QAPI GOVERNING BODY, STANDARD TAG

Tag No.: A0308

Based on document review and interview, the governing board failed to ensure the hospital's Quality Assurance Performance Improvement (QAPI) program included 5 of 45 services provided by all hospital departments and contracted services for calendar year 2014.

Findings:

1. Review of the medical staff bylaws, approved 12-1-14, indicated in a section entitled Ongoing Professional and Practice Evaluation, criteria to be evaluated may include review of procedures performed and clinical outcomes; patterns of blood and pharmaceutical usage; requests for tests and procedures; length of stay patterns; morbidity and mortality data; and Practitioner's use of consultants.

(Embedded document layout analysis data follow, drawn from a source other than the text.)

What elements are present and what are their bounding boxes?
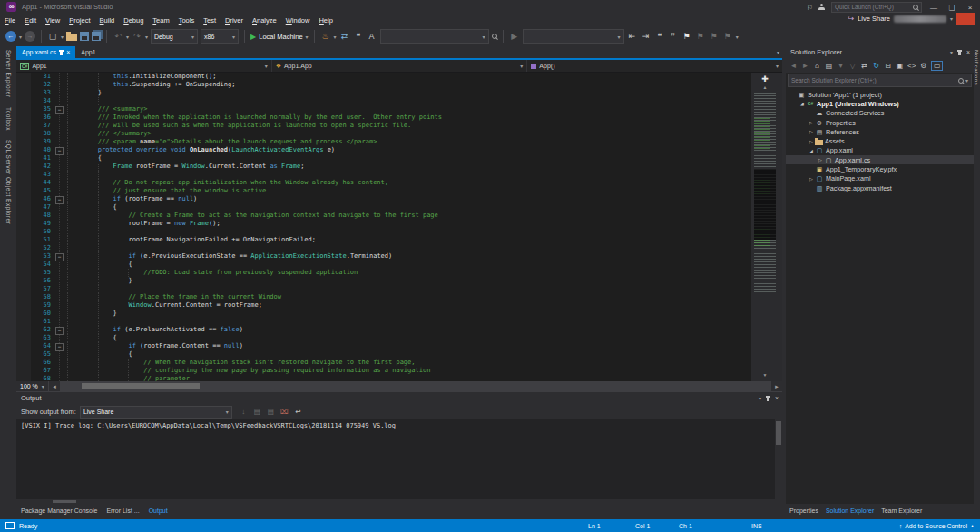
code-line[interactable]: 31 this.InitializeComponent(); (16, 73, 751, 81)
save-icon[interactable] (80, 32, 89, 41)
add-to-source-control-button[interactable]: ↑ Add to Source Control ▲ (899, 523, 975, 529)
comment-icon[interactable]: ❝ (654, 31, 665, 42)
code-line[interactable]: 60 } (16, 310, 751, 318)
menu-build[interactable]: Build (95, 16, 120, 25)
run-gray-icon[interactable]: ▶ (509, 31, 520, 42)
fold-toggle-icon[interactable]: − (55, 147, 64, 155)
dropdown-caret-icon[interactable]: ▾ (736, 34, 739, 40)
dropdown-caret-icon[interactable]: ▾ (61, 34, 64, 40)
code-line[interactable]: 37 /// will be used such as when the app… (16, 122, 751, 130)
code-line[interactable]: 65 { (16, 350, 751, 359)
menu-view[interactable]: View (41, 16, 64, 25)
account-caret-icon[interactable]: ▾ (950, 15, 953, 22)
view-code-icon[interactable]: <> (907, 62, 916, 70)
output-content[interactable]: [VSIX I] Trace log: C:\Users\EUROCOM\App… (16, 419, 782, 499)
menu-edit[interactable]: Edit (20, 16, 41, 25)
menu-window[interactable]: Window (281, 16, 315, 25)
solution-explorer-search-input[interactable]: Search Solution Explorer (Ctrl+;) ▾ (788, 74, 972, 87)
user-avatar[interactable] (956, 13, 975, 25)
dropdown-caret-icon[interactable]: ▾ (126, 34, 129, 40)
attach-to-process-icon[interactable]: ⇄ (339, 31, 350, 42)
expanded-arrow-icon[interactable]: ◢ (808, 148, 815, 153)
solution-platforms-dropdown[interactable]: x86▾ (201, 29, 239, 44)
code-line[interactable]: 34 (16, 97, 751, 105)
find-icon[interactable] (492, 34, 497, 39)
close-button[interactable]: × (964, 4, 976, 12)
type-dropdown[interactable]: ❖ App1.App▾ (272, 60, 528, 72)
panel-tab-team-explorer[interactable]: Team Explorer (881, 507, 922, 514)
find-combo[interactable]: ▾ (380, 29, 489, 44)
pending-changes-filter-icon[interactable]: ▽ (848, 62, 857, 70)
word-wrap-icon[interactable]: ↩ (294, 408, 302, 416)
title-bar[interactable]: ∞ App1 - Microsoft Visual Studio ⚐ Quick… (0, 0, 980, 14)
collapsed-arrow-icon[interactable]: ▷ (808, 129, 815, 134)
split-handle-icon[interactable]: ✚ (751, 74, 779, 84)
code-line[interactable]: 42 Frame rootFrame = Window.Current.Cont… (16, 163, 751, 171)
member-dropdown[interactable]: App()▾ (527, 60, 782, 72)
panel-tab-solution-explorer[interactable]: Solution Explorer (826, 507, 874, 514)
save-all-icon[interactable] (92, 32, 101, 41)
code-line[interactable]: 39 /// <param name="e">Details about the… (16, 138, 751, 146)
dropdown-caret-icon[interactable]: ▾ (145, 34, 148, 40)
pin-icon[interactable] (958, 51, 961, 55)
restore-button[interactable]: ❑ (946, 4, 958, 12)
side-tab-toolbox[interactable]: Toolbox (5, 107, 12, 131)
pin-icon[interactable] (767, 397, 769, 401)
notifications-tab[interactable]: Notifications (974, 50, 979, 85)
code-line[interactable]: 59 Window.Current.Content = rootFrame; (16, 301, 751, 310)
code-line[interactable]: 33 } (16, 89, 751, 97)
start-debugging-button[interactable]: ▶Local Machine▾ (250, 33, 309, 41)
close-tab-icon[interactable]: × (66, 46, 70, 58)
close-panel-icon[interactable]: × (966, 49, 970, 55)
pin-tab-icon[interactable] (60, 51, 63, 55)
nav-back-icon[interactable]: ← (5, 31, 16, 42)
fold-toggle-icon[interactable]: − (55, 327, 64, 335)
tree-item-properties[interactable]: ▷⚙Properties (786, 118, 974, 127)
code-line[interactable]: 40− protected override void OnLaunched(L… (16, 146, 751, 154)
prev-message-icon[interactable]: ▤ (253, 408, 261, 416)
panel-tab-output[interactable]: Output (149, 507, 168, 514)
output-vertical-scrollbar[interactable] (775, 419, 782, 499)
find-symbol-combo[interactable]: ▾ (523, 29, 624, 44)
fold-toggle-icon[interactable]: − (55, 196, 64, 204)
horizontal-scrollbar-thumb[interactable] (82, 383, 200, 389)
code-line[interactable]: 67 // configuring the new page by passin… (16, 367, 751, 375)
solution-explorer-header[interactable]: Solution Explorer ▾ × (786, 46, 974, 58)
goto-message-icon[interactable]: ↓ (240, 408, 248, 416)
collapse-all-icon[interactable]: ⊟ (884, 62, 892, 70)
code-line[interactable]: 61 (16, 318, 751, 326)
prev-bookmark-icon[interactable]: ⚑ (695, 31, 706, 42)
tree-item-assets[interactable]: ▷Assets (786, 136, 974, 145)
code-line[interactable]: 56 } (16, 277, 751, 285)
panel-tab-properties[interactable]: Properties (789, 507, 818, 514)
switch-views-icon[interactable]: ▤ (825, 62, 833, 70)
code-line[interactable]: 49 rootFrame = new Frame(); (16, 220, 751, 228)
fold-toggle-icon[interactable]: − (55, 253, 64, 261)
output-panel-header[interactable]: Output ▾ × (16, 392, 782, 404)
code-line[interactable]: 66 // When the navigation stack isn't re… (16, 359, 751, 367)
close-panel-icon[interactable]: × (775, 395, 779, 401)
new-project-icon[interactable]: ▢ (47, 31, 58, 42)
next-message-icon[interactable]: ▤ (267, 408, 275, 416)
scroll-up-icon[interactable]: ▲ (751, 84, 779, 90)
solution-configurations-dropdown[interactable]: Debug▾ (151, 29, 198, 44)
show-all-files-icon[interactable]: ▣ (896, 62, 904, 70)
next-bookmark-icon[interactable]: ⚑ (709, 31, 720, 42)
tab-list-caret-icon[interactable]: ▾ (777, 49, 779, 55)
menu-driver[interactable]: Driver (220, 16, 248, 25)
forward-icon[interactable]: ► (801, 62, 809, 70)
minimize-button[interactable]: — (927, 4, 940, 12)
code-line[interactable]: 68 // parameter (16, 375, 751, 381)
code-line[interactable]: 51 rootFrame.NavigationFailed += OnNavig… (16, 236, 751, 244)
refresh-icon[interactable]: ↻ (872, 62, 880, 70)
preview-selected-items-icon[interactable]: ▭ (931, 61, 943, 71)
code-line[interactable]: 47 { (16, 203, 751, 212)
scroll-right-icon[interactable]: ► (771, 384, 782, 389)
bookmark-icon[interactable]: ⚑ (681, 31, 692, 42)
menu-tools[interactable]: Tools (174, 16, 200, 25)
dropdown-caret-icon[interactable]: ▾ (334, 34, 337, 40)
code-editor[interactable]: 31 this.InitializeComponent();32 this.Su… (16, 73, 751, 381)
tree-item-app1-temporarykey-pfx[interactable]: ▣App1_TemporaryKey.pfx (786, 164, 974, 173)
menu-debug[interactable]: Debug (119, 16, 148, 25)
window-position-caret-icon[interactable]: ▾ (950, 49, 953, 55)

2. Review of the hospital's QAPI program indicated the services of Anesthesia (contract), Cardiac-Thoracic Surgery, Endoscopy, and Reconstructive Surgery were not included as part of the hospital's QAPI program because there was no documentation of practitioners who provided these services of having been evaluated as stated above.

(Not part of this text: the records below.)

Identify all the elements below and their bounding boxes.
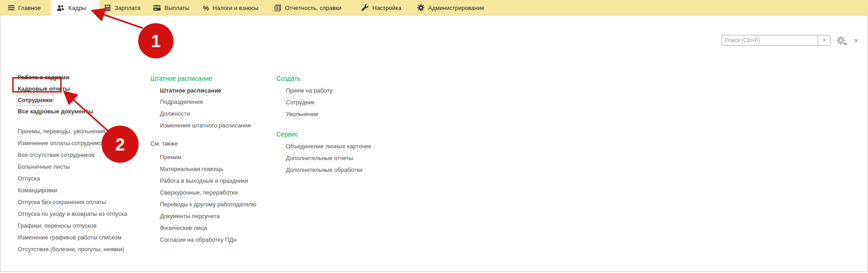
- people-icon: [57, 5, 64, 11]
- tab-nalogi[interactable]: % Налоги и взносы: [203, 0, 258, 15]
- search-clear-button[interactable]: ×: [818, 35, 831, 46]
- menu-item-shtatnoe-raspisanie[interactable]: Штатное расписание: [160, 86, 277, 95]
- tab-zarplata[interactable]: Зарплата: [104, 0, 140, 15]
- menu-item[interactable]: Отпуска: [18, 174, 140, 183]
- menu-item-sotrudniki-label: Сотрудники: [18, 96, 53, 105]
- menu-item[interactable]: Прием на работу: [286, 86, 403, 95]
- search-row: × ×: [722, 35, 858, 46]
- app-window: Главное Кадры Зарплата: [0, 0, 868, 273]
- column-staffing: Штатное расписание Штатное расписание По…: [150, 74, 277, 247]
- menu-item[interactable]: Изменение графиков работы списком: [18, 233, 140, 242]
- menu-item[interactable]: Изменения штатного расписания: [160, 121, 277, 130]
- tab-label: Зарплата: [115, 5, 140, 11]
- group-header-shtatnoe-raspisanie: Штатное расписание: [150, 74, 277, 83]
- menu-item[interactable]: Объединение личных карточек: [286, 142, 403, 151]
- tab-label: Налоги и взносы: [212, 5, 258, 11]
- column-create-service: Создать Прием на работу Сотрудник Увольн…: [276, 74, 403, 177]
- tab-administrirovanie[interactable]: Администрирование: [417, 0, 484, 15]
- report-icon: [275, 5, 281, 11]
- menu-item[interactable]: Материальная помощь: [160, 165, 277, 174]
- search-settings-button[interactable]: [835, 35, 846, 46]
- tab-nastroyka[interactable]: Настройка: [362, 0, 401, 15]
- tab-label: Администрирование: [428, 5, 484, 11]
- menu-item[interactable]: Дополнительные обработки: [286, 166, 403, 175]
- menu-item[interactable]: Переводы к другому работодателю: [160, 200, 277, 209]
- menu-item[interactable]: Премии: [160, 153, 277, 162]
- group-header-sozdat: Создать: [276, 74, 403, 83]
- tab-glavnoe[interactable]: Главное: [18, 0, 41, 15]
- tab-label: Выплаты: [164, 5, 189, 11]
- menu-item[interactable]: Командировки: [18, 186, 140, 195]
- wrench-icon: [362, 4, 369, 11]
- tab-otchetnost[interactable]: Отчетность, справки: [275, 0, 341, 15]
- menu-item[interactable]: Должности: [160, 109, 277, 118]
- main-menu-bar: Главное Кадры Зарплата: [0, 0, 868, 15]
- hamburger-icon: [8, 5, 14, 10]
- tab-kadry[interactable]: Кадры: [51, 0, 100, 16]
- menu-item[interactable]: Все отсутствия сотрудников: [18, 151, 140, 160]
- menu-item[interactable]: Подразделения: [160, 98, 277, 107]
- menu-item[interactable]: Сотрудник: [286, 98, 403, 107]
- menu-item[interactable]: Приемы, переводы, увольнения: [18, 127, 140, 136]
- menu-item[interactable]: Работа в выходные и праздники: [160, 176, 277, 185]
- menu-item[interactable]: Отпуска без сохранения оплаты: [18, 198, 140, 207]
- menu-item[interactable]: Графики, переносы отпусков: [18, 221, 140, 230]
- percent-icon: %: [203, 4, 209, 12]
- close-panel-button[interactable]: ×: [854, 37, 858, 44]
- group-header-servis: Сервис: [276, 130, 403, 139]
- tab-label: Отчетность, справки: [285, 5, 341, 11]
- menu-item[interactable]: Больничные листы: [18, 162, 140, 171]
- see-also-label: См. также: [150, 139, 277, 148]
- card-icon: [153, 5, 161, 11]
- menu-item[interactable]: Физические лица: [160, 224, 277, 233]
- menu-item[interactable]: Увольнение: [286, 110, 403, 119]
- column-work-with-staff: Работа с кадрами Кадровые отчеты Сотрудн…: [18, 73, 140, 257]
- menu-item[interactable]: Согласия на обработку ПДн: [160, 235, 277, 244]
- menu-item-sotrudniki[interactable]: Сотрудники: [18, 96, 140, 105]
- hamburger-button[interactable]: [8, 0, 14, 15]
- search-input[interactable]: [722, 35, 818, 46]
- menu-item[interactable]: Сверхурочные, переработки: [160, 188, 277, 197]
- menu-item[interactable]: Дополнительные отчеты: [286, 154, 403, 163]
- tab-label: Кадры: [68, 5, 86, 11]
- menu-item-kadrovye-otchety[interactable]: Кадровые отчеты: [18, 84, 140, 93]
- calculator-icon: [104, 5, 111, 11]
- menu-item[interactable]: Отсутствия (болезни, прогулы, неявки): [18, 245, 140, 254]
- tab-label: Настройка: [372, 5, 401, 11]
- menu-item[interactable]: Изменение оплаты сотрудников: [18, 139, 140, 148]
- menu-item-rabota-s-kadrami[interactable]: Работа с кадрами: [18, 73, 140, 82]
- gear-icon: [417, 4, 424, 11]
- menu-item[interactable]: Документы персучета: [160, 212, 277, 221]
- tab-label: Главное: [18, 5, 41, 11]
- menu-item-vse-kadrovye-dokumenty[interactable]: Все кадровые документы: [18, 107, 140, 116]
- menu-item[interactable]: Отпуска по уходу и возвраты из отпуска: [18, 210, 140, 219]
- chevron-down-icon: [844, 43, 847, 45]
- kadry-section-panel: × × Работа с кадрами Кадров: [0, 15, 868, 272]
- tab-vyplaty[interactable]: Выплаты: [153, 0, 189, 15]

3. In interview, on 8-4-2015 at 9:45 am, employee #A6, Physician Credentialing, confirmed there was no documentation of practitioner evaluation as stated above, and no other documentation was provided prior to exit.

4. Review of the hospital's QAPI program indicated there was no documentation for 1 of 2 contracted laundries.

5. In interview, on 8-4-2015 at 12;10 pm, employee #A9, Director of Supply Chain & Linen, confirmed one of the contracted laundries was not part of the hospital's QAPI program and no other documentation was provided prior to exit.

INFECTION CONTROL PROGRAM

Tag No.: A0749

Based on document review, observations, and interview, the infection control officer(s) failed to ensure that systems for controlling infections and communicable diseases of patients and personnel were implemented in regard to: TB (tuberculosis) testing for new hires for 1 of 1 RNs (registered nurses) hired in 2015 (staff member P1); 3 staff, in 5 observations, with surgical masks down around the neck (staff members #67, #70, and #71); the lack of disinfection of patient floors during terminal cleaning after patient discharge; failing to monitor the standards and appropriate techniques for laundering EVS (environmental services) mop heads and cleaning cloths; failing to ensure that staff cleaned/disinfected the glucometer after use on a patient, for two of two observations (pt. #6 and #7 and staff #63 and #66); failed to develop a system related to hand hygiene practices, appropriate use of gloves, and cleaning of patient care equipment to reduce the risk of transmission of pathogenic microorganisms for 2 of 2 (63 and 64) operating room (OR) nursing staff and 1 of 2 (D2) anesthesiologists and 1 of 1 (67) guest care partners observed; and maintaining the quality of air in the OR suites related to temperature to decrease risk of infection for 2 of 2 (3 and 4) OR suites toured.

Findings:
1. Review of the policy "Tuberculosis Control Plan FY 2015", policy number 979507, last approved on 07/2014, indicated on page 5, under "Surveillance for TB Transmission": "...B. Two-step TST (tuberculin skin test) will be performed upon associate/team member hire and followed by annual TST. 1. TST placement and interpretation will be completed by OAHP (Office for Associate Health Promotion)...or by a trained associate/team member...".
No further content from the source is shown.